表情豊かなイントレチャートが品格を伝える
ビジネスシーンにおいて、接待や食事会などの会計時に財布を取り出す場面は多いが、相手の視線が手元にいくその瞬間、意識せずとも持っている財布であなたの人となりを推し量っていることに留意しておきたい。いい財布ほど、お金を大事に扱っていることを示す証左となる。そこで選ぶべきは何か。さり気なく個性を出せて、所有する喜びを味わえるもの。思い当たるものがひとつある。それは、ボッテガ・ヴェネタのレザーウオレット。
この編み込みの意匠“イントレチャート”を知る人も多いだろう。ブランドの代名詞ともいえるイントレチャートは複雑な陰影で豊かな表情を生み出し、ラグジュアリーな趣を見せる。イタリアの伝統工芸を最高品質の職人技に高め、世に広めたパイオニアとしての矜持と熟練の技術では他の追随を許さない。

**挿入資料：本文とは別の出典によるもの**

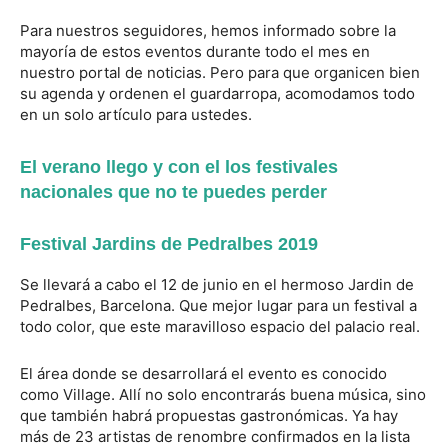
Para nuestros seguidores, hemos informado sobre la
mayoría de estos eventos durante todo el mes en
nuestro portal de noticias. Pero para que organicen bien
su agenda y ordenen el guardarropa, acomodamos todo
en un solo artículo para ustedes.
El verano llego y con el los festivales
nacionales que no te puedes perder
Festival Jardins de Pedralbes 2019
Se llevará a cabo el 12 de junio en el hermoso Jardin de
Pedralbes, Barcelona. Que mejor lugar para un festival a
todo color, que este maravilloso espacio del palacio real.
El área donde se desarrollará el evento es conocido
como Village. Allí no solo encontrarás buena música, sino
que también habrá propuestas gastronómicas. Ya hay
más de 23 artistas de renombre confirmados en la lista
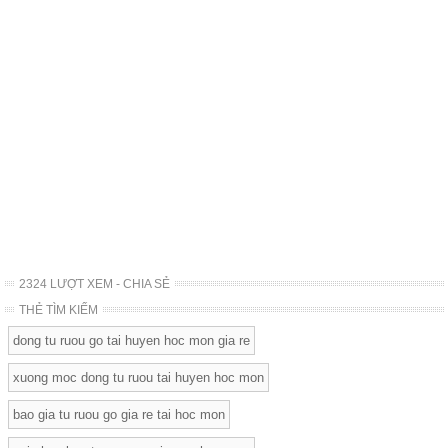
2324 LƯỢT XEM - CHIA SẺ
THẺ TÌM KIẾM
dong tu ruou go tai huyen hoc mon gia re
xuong moc dong tu ruou tai huyen hoc mon
bao gia tu ruou go gia re tai hoc mon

まず特筆すべきは、最高品質のカーフレザー。キメの細かさはさることながら、手にもったときのしなやかさは極上で、赤子の肌のような瑞々しさと柔らかさを伝える。そして、何と言ってもイントレチャート。1枚のベースとなる革に複数の正確な切り込みを入れ、フェットゥーチェと呼ばれるリボン状のレザーを、切り込みのひとつひとつに手作業で編み込んで作られている。デザインとしても優れているが、実用的な意味においても、屈曲性が良いために開きやすく、お金やカードのスマートな出し入れが可能だ。
最上級の革を使ったイントレチャートの気どりのない美しさは、持つ人の品位を高めてくれる。支払いを行う場面でバッグやポケットから取り出した瞬間、クライアントや部下からビジネスパーソンとして一目置かれることは想像に難くない。